### Given data

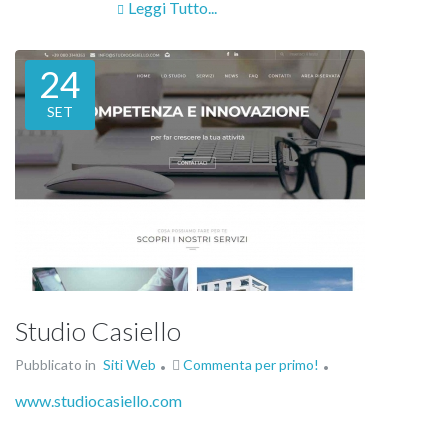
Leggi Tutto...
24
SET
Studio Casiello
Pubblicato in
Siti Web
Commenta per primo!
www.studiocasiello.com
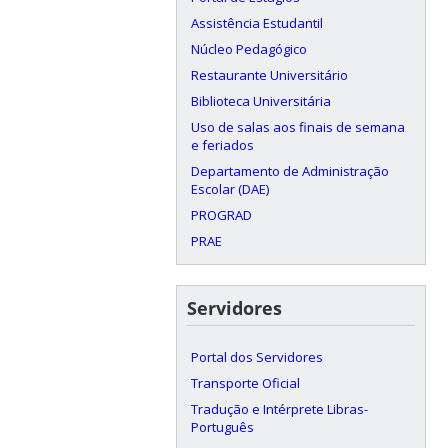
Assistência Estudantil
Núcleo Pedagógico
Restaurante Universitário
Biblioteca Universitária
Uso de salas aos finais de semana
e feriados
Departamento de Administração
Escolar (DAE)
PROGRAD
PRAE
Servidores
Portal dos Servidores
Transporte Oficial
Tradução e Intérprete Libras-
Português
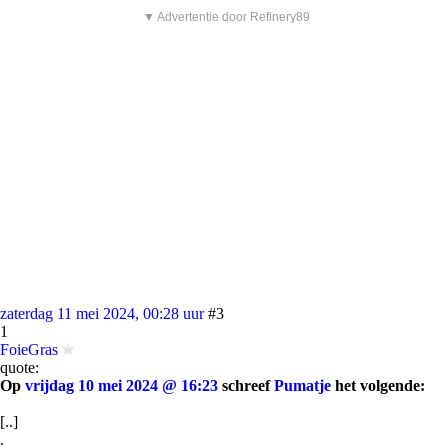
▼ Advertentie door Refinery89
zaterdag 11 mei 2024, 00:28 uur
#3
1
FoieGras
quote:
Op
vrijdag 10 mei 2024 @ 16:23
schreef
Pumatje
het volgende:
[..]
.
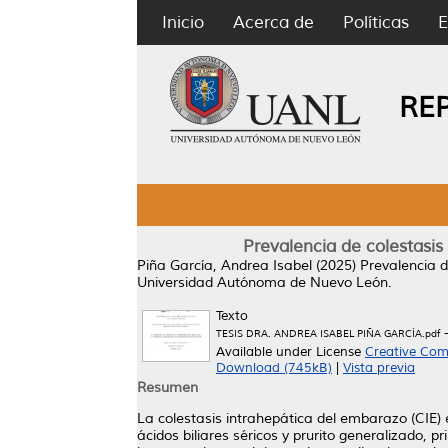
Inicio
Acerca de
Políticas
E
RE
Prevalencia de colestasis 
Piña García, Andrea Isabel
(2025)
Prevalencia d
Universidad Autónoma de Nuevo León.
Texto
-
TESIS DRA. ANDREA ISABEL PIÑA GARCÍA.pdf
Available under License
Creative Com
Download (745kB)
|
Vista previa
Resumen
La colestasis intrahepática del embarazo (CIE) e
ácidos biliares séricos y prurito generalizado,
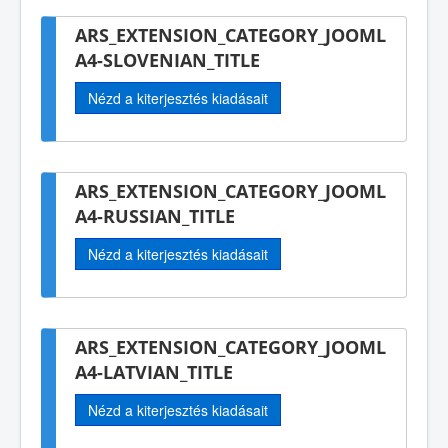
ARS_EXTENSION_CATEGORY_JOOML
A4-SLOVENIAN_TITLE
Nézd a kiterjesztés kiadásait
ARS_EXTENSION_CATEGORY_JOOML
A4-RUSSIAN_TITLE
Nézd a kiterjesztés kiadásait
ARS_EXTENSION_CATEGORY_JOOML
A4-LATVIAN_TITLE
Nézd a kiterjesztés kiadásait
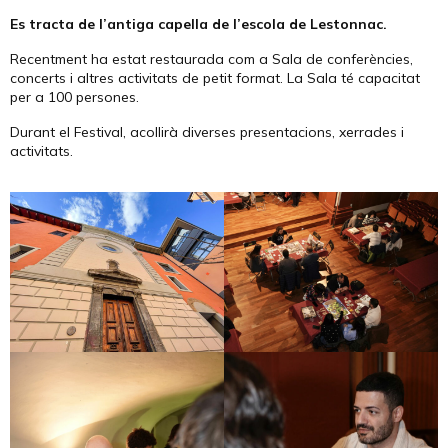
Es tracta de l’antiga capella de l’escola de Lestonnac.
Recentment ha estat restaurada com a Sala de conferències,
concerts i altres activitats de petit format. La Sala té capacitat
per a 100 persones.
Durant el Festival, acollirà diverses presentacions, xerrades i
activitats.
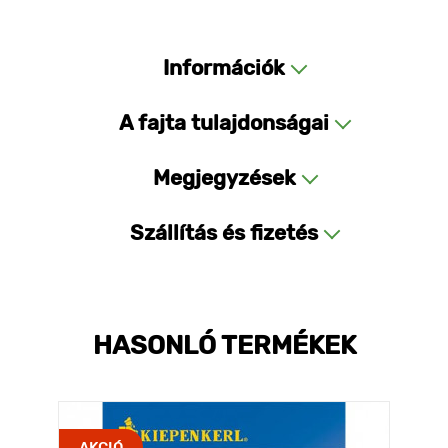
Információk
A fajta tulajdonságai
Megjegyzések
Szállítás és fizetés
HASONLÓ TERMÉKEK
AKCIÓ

### Problem statement
Look for the string "activitats" in the entries above. Copy every line that has it.

### Result of this exercise
concerts i altres activitats de petit format. La Sala té capacitat
activitats.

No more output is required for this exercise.